Media społecznościowe skrywają w sobie spory potencjał, szczególnie gdy ktoś może pochwalić się sporą liczbą obserwatorów. Możliwości swojego profilu odkryła też Blanka Lipińska. Celebrytka nie tylko dzieli się z całym światem szczegółami swojego życia, ale także promuje czy też reklamuje rozmaite produkty w ramach swojej działalności influncerskiej.
Tym razem pisarka postanowiła pomóc swojemu ukochanemu w odsprzedaniu drogiej koszulki. Celebrytka na swoim instagramowym profilu wstawiła relację o poszukiwaniu osoby, która będzie chętna odkupić od Pawła wspomniany fatałaszek. Okazuje się, że mimo najszczerszych chęci nie odbyło się jednak bez małych komplikacji, albowiem luksusowa koszulka stała się zapalnikiem do rozkręcenia kolejnej afery.
Dalsza część artykułu pod materiałem wideo
Internautka nie wytrzymała. Tak skomentowała zachowanie Blanki Lipińskiej
Jedna z internautek, którą oburzyła cena koszulki od domu mody Balmain, postanowiła wysmarować do Blanki ognistą wiadomość, w której to zarzuciła celebrytce, że ona i jej partner za bardzo obnoszą się ze swoim bogactwem.
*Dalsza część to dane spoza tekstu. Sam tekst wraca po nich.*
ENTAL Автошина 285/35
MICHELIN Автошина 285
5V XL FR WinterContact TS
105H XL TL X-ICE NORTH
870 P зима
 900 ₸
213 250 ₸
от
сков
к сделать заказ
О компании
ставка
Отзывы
Zdaniem adresatki wiadomości 38-latka mogłaby przeznaczyć te pieniądze, np. na schronisko czy dzieci.
Powaliło już wszystkich na tym świecie. A dzieci głodne chodzą. Ku*wa lubię cię, ale to jest nie do przejścia. Ogarnijcie się celebryci chodzący w zwykłej koszulce za góra 50 zł. I co z tego, że logo firmy to sztos, jak się mówi na intsa. To jest zwykła koszulka tylko logo droższe. Nie zazdroszczę o nie. Ja nie z tych. Pomyślcie nad tym - grzmiała autorka wiadomości.
ZOBACZ TAKŻE: Blanka Lipińska narzeka na ceny żywności i zachęca emerytów do WYPROWADZKI do Egiptu. "To się bardziej OPŁACA"
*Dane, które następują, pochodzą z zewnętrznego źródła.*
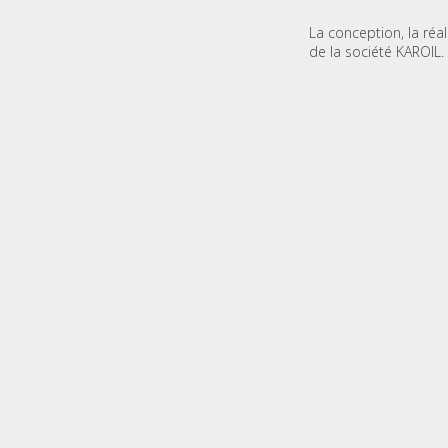
La conception, la réa
de la société KAROIL.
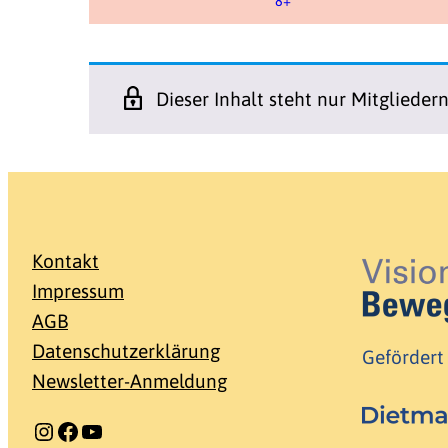
8+
Dieser Inhalt steht nur Mitglieder
Kontakt
Impressum
AGB
Datenschutzerklärung
Gefördert
Newsletter-Anmeldung
Instagram
Facebook
YouTube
Blanka Lipińska odpowiedziała internautce
Była akcja, jest reakcja. Blanka nie pozostała obojętna na krytykę. Celebrytka nie tylko udostępniła na swoim profilu wspomnianą wiadomość, która otrzymała od internautki, ale również pokusiła się o kilka mocnych słów oraz specjalny apel, który wygłosiła na Instastories.
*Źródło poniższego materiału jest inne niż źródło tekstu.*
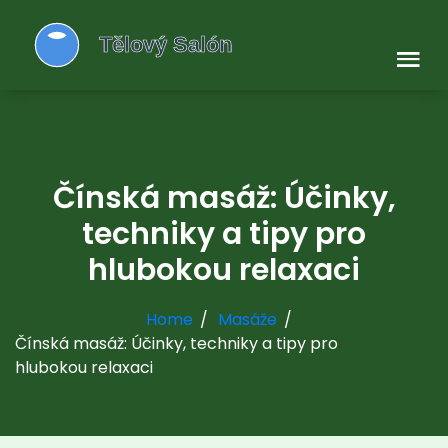
Čínská masáž: Účinky,
techniky a tipy pro
hlubokou relaxaci
Home
Masáže
Čínská masáž: Účinky, techniky a tipy pro
hlubokou relaxaci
Skąd jest w ludziach pozwolenie na to, żeby innej osobie zwracać uwagę, na to, co robi, na jej życie. Ja nie rozumiem, dlaczego ktoś z was w ogóle ośmiela się mi powiedzieć, że ja mam dawać na dzieci czy schroniska? A skąd dziewczyno wiesz, że ja tego nie robię? Bo ja o tym nie mówię. Wiesz dlaczego? Bo jak o tym powiem, to kolejna powie, że robie za mało — stwierdziła Blanka.
A może ja po prostu jestem tak obrzydliwie bogata, żeby obwiesić się Balmain, Gucci, Louis Vuitton i jeszcze dać na schroniska, dzieci, akcje charytatywne? Wielki apel - ludzie, skupcie się na sobie. I niech wam się przestaje wydawać, że wy macie prawo mówić nam, co mamy robić - skwitowała.